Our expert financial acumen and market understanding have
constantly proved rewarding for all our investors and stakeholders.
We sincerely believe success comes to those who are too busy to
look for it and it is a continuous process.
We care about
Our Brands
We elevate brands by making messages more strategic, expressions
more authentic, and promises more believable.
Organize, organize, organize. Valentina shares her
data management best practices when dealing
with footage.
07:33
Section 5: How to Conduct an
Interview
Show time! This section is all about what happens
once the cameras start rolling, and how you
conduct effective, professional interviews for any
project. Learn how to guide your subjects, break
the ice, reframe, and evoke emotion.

——————

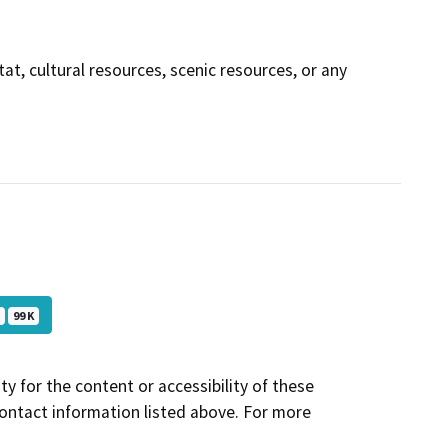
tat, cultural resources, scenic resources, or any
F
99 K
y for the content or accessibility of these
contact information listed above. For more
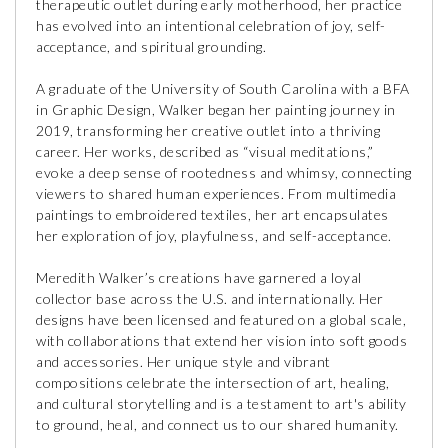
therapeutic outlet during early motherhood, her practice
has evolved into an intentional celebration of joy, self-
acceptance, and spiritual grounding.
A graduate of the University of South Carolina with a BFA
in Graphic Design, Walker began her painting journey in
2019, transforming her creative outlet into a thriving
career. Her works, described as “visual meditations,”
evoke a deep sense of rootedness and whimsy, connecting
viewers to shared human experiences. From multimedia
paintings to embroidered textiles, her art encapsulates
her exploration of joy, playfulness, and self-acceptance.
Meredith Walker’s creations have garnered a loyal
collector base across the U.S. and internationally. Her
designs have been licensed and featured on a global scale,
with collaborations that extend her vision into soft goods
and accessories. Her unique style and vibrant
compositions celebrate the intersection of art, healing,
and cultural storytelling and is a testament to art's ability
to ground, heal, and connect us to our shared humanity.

——————

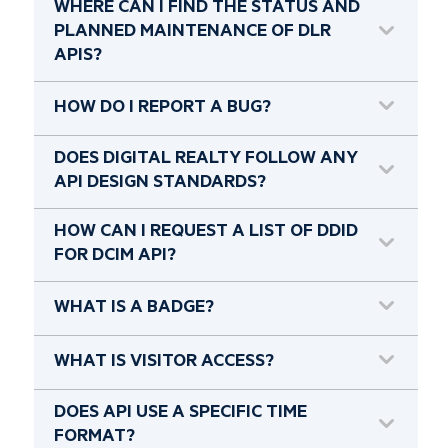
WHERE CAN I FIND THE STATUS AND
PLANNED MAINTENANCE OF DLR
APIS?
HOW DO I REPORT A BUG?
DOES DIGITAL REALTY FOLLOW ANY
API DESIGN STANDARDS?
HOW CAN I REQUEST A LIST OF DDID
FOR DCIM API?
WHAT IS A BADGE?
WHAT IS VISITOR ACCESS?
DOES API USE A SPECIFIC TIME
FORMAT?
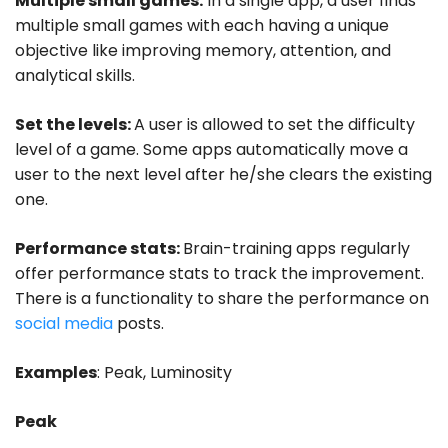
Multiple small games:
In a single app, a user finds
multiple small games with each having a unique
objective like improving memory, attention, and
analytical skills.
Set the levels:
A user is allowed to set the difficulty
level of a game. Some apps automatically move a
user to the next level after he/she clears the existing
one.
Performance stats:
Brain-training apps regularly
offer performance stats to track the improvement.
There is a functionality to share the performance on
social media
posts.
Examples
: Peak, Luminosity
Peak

——————

# [Required action]
What are the lines, exactly as written above, from the line with "evoke a deep" to the line with "Meredith Walker’s creations", both included? Output only those.

# [Response]
evoke a deep sense of rootedness and whimsy, connecting
viewers to shared human experiences. From multimedia
paintings to embroidered textiles, her art encapsulates
her exploration of joy, playfulness, and self-acceptance.
Meredith Walker’s creations have garnered a loyal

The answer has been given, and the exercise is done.